Il ne devait d'ailleurs représenter qu'un petit passage de logistique dans le long
combat qui se dévoilait sans miséricorde.
Je compris donc à bon train qu'il ouvrait les portes de l'Enfer dans lequel Le
Poison Guérisseur (dont je parlerai plus tard) allait entrer.
Ce geste je l'appréhendais depuis le début, les choses allaient forcément mal se
passer. La chirurgie me sembla interminable, à la sortie du bloc opératoire, je
fus atteinte par des douleurs tellement fortes que j'eu droit à la morphine. Je
passai une nuit à l'hôpital, tourmentée dans un sommeil que je ne pouvais
trouver. J'essayais diverses positions qui pouvaient m'être un peu confortables
mais en vain.
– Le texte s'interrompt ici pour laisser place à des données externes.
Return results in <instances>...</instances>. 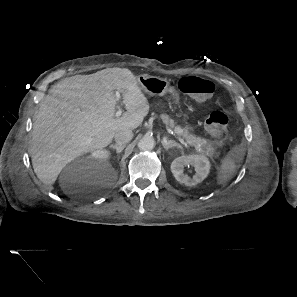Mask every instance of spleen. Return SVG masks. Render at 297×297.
<instances>
[{"label": "spleen", "instance_id": "spleen-1", "mask_svg": "<svg viewBox=\"0 0 297 297\" xmlns=\"http://www.w3.org/2000/svg\"><path fill=\"white\" fill-rule=\"evenodd\" d=\"M236 171L235 161L231 157L222 160L217 174V183L223 184L227 182Z\"/></svg>", "mask_w": 297, "mask_h": 297}]
</instances>
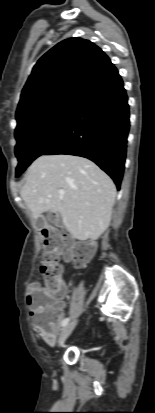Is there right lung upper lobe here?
Returning <instances> with one entry per match:
<instances>
[{"mask_svg": "<svg viewBox=\"0 0 155 413\" xmlns=\"http://www.w3.org/2000/svg\"><path fill=\"white\" fill-rule=\"evenodd\" d=\"M118 74L94 43L69 38L45 53L21 93L17 127L64 104H78Z\"/></svg>", "mask_w": 155, "mask_h": 413, "instance_id": "right-lung-upper-lobe-1", "label": "right lung upper lobe"}]
</instances>
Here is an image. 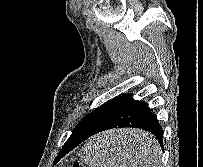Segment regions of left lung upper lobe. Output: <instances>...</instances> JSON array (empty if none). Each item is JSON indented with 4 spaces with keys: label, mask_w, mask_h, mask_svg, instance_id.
<instances>
[{
    "label": "left lung upper lobe",
    "mask_w": 203,
    "mask_h": 167,
    "mask_svg": "<svg viewBox=\"0 0 203 167\" xmlns=\"http://www.w3.org/2000/svg\"><path fill=\"white\" fill-rule=\"evenodd\" d=\"M121 97L122 96H118L113 98L112 100H109L99 108L95 109L89 115L84 117L76 126V128L73 130L70 137L82 134H89L90 132L94 131L98 127V125L112 111V109L114 108V106L117 104V102L120 100ZM58 157L61 158L60 155H58Z\"/></svg>",
    "instance_id": "1"
}]
</instances>
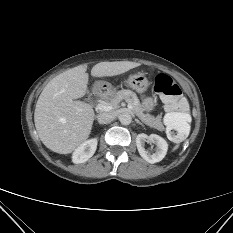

Chaque fois que je me retournais dans le lit, j'avais une lancée
poignante qui partait de l'incision et me traversait l'épaule. Je cherchais donc
une position antalgique moins douloureuse du côté opposé de ma blessure, mais
je ne résolvais pas le problème, car l'autre côté était douloureux en raison de la
mastectomie partielle que j'avais eue trois semaines auparavant. Je décidai alors
de rester couchée sur le dos, sans espoir de trouver d'autre soulagement.
Cette position forcée ne me laissait aucune alternative de mouvement, la seule
chose qu'il me restait à faire c'était de réfléchir....quelle drôle de "truc" celui- là!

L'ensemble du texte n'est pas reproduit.